David Bowie - Station To Station

Chronique Vinyle 12" (38:08)

chronique David Bowie - Station To Station

> « It’s too late to be late again » <

 

Hunky Dory, Ziggy Stardust et Low sont souvent appelés comme étant le trio gagnant dans l’œuvre de David Bowie. C’est pourtant sans compter sur Station To Station qui, dans ce dossier, sera le véritable numéro 1 (avec à ses côtés Scary Monsters (And Super Creeps) et Low, qui sont mon « top 3 »). Compositions, orchestrations, arrangements, chant, concision, rythme, propositions, niveaux d’accès… c’est le meilleur album de David de tous les Bowie. Rien à jeter ou à ajouter, tracklisting des 6 titres parfaitement géré entre les deux faces du vinyl, morceaux d’ouvertures et de clôtures à l’avenant.

 

« The Return of the Thin White Duke »

 

1975 est un fort point de rupture dans sa vie après deux années passées aux Etats-Unis, essentiellement sur la côte ouest. Musicalement il vient de sortir le « black soul de Philadephie » Young Americans, son premier numéro 1 dans les charts américains, qui donne suite au Diamond Dogs issu de ses aspirations théâtrales mégalomanes. Personnellement il est maintenant entouré de « copains » « stars » et de tout ce que cela doit entrainer comme vampires et vautours, s’est adonné à la magie noire, fonctionne à la cocaïne et au lait (sur des quantités – pour le premier en tout cas, pour le second le sujet n’étant que jamais évoqué – pharaoniques), ne prend plus l'avion par peur, est devenu paranoïaque...  Il est pris à son propre jeu, Los Angeles était un traquenard.

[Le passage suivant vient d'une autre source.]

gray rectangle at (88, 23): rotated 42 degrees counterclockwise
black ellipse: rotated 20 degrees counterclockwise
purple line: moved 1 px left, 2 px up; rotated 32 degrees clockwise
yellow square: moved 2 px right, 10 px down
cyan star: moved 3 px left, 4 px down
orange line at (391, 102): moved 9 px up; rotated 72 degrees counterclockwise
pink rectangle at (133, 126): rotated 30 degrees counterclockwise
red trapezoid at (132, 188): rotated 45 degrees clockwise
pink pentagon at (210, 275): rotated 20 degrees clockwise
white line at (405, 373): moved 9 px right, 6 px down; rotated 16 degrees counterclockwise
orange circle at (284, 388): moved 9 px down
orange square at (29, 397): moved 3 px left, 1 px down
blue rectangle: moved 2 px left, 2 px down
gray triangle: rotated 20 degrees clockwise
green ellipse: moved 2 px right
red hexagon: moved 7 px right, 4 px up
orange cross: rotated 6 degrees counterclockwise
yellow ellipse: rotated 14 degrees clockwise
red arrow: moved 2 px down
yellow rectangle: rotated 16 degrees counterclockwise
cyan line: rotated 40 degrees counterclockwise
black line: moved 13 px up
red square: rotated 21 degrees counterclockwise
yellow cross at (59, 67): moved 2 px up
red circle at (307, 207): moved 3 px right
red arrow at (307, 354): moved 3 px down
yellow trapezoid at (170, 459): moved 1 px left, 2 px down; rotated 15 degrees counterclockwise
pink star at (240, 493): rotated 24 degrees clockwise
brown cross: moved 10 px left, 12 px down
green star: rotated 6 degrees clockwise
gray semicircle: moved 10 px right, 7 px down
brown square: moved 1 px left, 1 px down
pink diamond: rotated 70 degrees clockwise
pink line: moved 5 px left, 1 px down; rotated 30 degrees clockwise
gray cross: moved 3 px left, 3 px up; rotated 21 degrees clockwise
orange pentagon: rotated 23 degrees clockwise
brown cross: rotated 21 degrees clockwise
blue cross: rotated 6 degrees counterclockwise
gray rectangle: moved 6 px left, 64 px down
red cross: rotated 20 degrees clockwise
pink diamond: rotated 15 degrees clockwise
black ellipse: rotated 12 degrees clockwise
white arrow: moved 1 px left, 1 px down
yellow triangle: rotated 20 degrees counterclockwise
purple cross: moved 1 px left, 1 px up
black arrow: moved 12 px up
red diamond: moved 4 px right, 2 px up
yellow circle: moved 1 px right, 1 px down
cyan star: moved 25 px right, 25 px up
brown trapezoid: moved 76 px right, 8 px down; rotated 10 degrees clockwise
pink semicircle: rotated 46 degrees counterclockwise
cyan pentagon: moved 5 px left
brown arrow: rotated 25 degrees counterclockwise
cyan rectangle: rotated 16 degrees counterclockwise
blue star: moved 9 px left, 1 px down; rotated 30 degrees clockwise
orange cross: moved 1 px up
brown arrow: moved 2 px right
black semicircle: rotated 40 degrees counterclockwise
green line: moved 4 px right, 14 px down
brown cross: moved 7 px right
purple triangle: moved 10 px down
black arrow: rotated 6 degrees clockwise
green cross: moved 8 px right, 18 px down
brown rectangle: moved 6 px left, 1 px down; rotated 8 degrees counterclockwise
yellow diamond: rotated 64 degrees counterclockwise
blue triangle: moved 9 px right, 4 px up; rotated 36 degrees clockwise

C'est dans cet environnement, et sous cette pression que nait Station To Station.

 

Et c’est maintenant la claaasse absolue (tout du moins artistiquement).

La musique, mais pas seulement. Fini les gribouillages sur le visage, les vêtements ou en fond de scène, il a rangé les crayola pour sortir une tenue et une scénographie Retour vers [son] futur à base de Buster Keaton et de Fritz Lang trempés dans de la sauce allemande parfumée Kraftwerk & Neu!. En mode daddy est de retour et ce n’est pas pour rigoler. En apparence en tout cas. Certaines apparences d’ailleurs lors de la tournée seront précédées de la projection du court métrage Un Chien Andalou de Luis Buñuel & Salvador Dali, interdit aux mineurs dans des pays sérieux comme la France du Général. Alors si en fait, il n’est pas là pour faire rigoler. Le tout en noir et blanc (asséné à grands coup de flashs stroboscopiques aux globes cérébraux des publics de la tournée).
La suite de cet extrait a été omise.